Hartwig Gauder (born November 10, 1954 in Vaihingen an der Enz , Baden-Württemberg ; † April 22, 2020 in Erfurt ) was a German athlete and Olympic champion who - starting for the GDR and later reunified Germany - in the 1980s and 1990s Was one of the world's best 50km walkers for years . His greatest successes are winning titles at the 1980 Olympic Games in Moscow, the 1986 European Athletics Championships in Stuttgart and the 1987 World Athletics Championships in Rome.

Career

Hartwig Gauder spent his early childhood in southern Germany until his family moved to the GDR in Ilmenau ( Thuringia ) in 1960 because his mother had inherited a house there. As a walker , he initially started on the 20 km route . He was GDR champion in 1975 and 1976 and in 1978 set a European record in 20,000-meter track walking (1: 24: 22.7 h). After only finishing seventh at the European Championships, he switched to the 50 km route. When he won his Olympic gold medal in Moscow in 1980, he was only contesting his fourth competition at this distance.

The 1984 Olympic Games in Los Angeles escaped him because of the boycott of the GDR.

After the World Athletics Championships in 1993 , he said goodbye to competitive sports, but remained active and went walking . In 1994 there was an initially inexplicable decrease in his performance, which in 1995 proved to be a virus infection of his heart - infected during a building survey as part of his architecture studies in a former poultry farm, as doctors later suspected. In 1996 he received an artificial heart and in 1997 a donor heart, with which he walked in the New York City Marathon barely two years later . Five years later, he fulfilled another dream: in August 2003, he was the first person to have had a heart transplant to climb the holy Fuji-san , Japan's highest mountain.

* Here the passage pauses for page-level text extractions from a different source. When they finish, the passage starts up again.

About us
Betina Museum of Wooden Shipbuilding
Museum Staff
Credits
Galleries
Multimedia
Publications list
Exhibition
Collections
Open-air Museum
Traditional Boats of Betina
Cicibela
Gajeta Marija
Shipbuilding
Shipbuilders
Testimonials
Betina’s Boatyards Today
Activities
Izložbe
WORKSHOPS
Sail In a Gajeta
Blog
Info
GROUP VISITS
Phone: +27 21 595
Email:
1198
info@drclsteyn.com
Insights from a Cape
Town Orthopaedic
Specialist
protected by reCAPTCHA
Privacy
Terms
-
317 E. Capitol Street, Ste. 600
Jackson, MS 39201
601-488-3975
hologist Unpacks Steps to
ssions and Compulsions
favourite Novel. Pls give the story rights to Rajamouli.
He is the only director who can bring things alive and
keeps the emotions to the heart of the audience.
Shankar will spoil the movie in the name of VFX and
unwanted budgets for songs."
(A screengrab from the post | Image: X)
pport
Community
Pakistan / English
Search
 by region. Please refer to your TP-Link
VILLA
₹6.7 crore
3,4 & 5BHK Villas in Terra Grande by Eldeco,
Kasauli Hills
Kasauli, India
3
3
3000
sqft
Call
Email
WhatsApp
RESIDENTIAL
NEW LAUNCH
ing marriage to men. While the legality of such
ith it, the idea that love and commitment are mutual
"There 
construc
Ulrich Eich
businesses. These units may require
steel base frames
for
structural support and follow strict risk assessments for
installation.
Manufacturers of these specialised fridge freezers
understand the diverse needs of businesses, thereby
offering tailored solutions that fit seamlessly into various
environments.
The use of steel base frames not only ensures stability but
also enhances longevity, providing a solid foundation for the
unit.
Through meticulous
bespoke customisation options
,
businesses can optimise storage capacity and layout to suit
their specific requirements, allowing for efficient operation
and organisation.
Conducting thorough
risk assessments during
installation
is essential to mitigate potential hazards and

Hartwig Gauder was a graduate architect and worked from 2007 to 2013 at the Jena University Hospital and from 2013 in the Thuringian Ministry of Social Affairs, Family and Health . He was general secretary of the Association of Sportsmen for Organ Donation and 2nd Chairman of the Association for Children's Aid Organ Transplantation ; also patron of the German Sepsis Society , Advisory Board in the German Society for Prevention and Rehabilitation in Cardiology , member of the Board of Trustees of the German Sepsis Foundation and permanent guest of the German Organ Transplantation Foundation .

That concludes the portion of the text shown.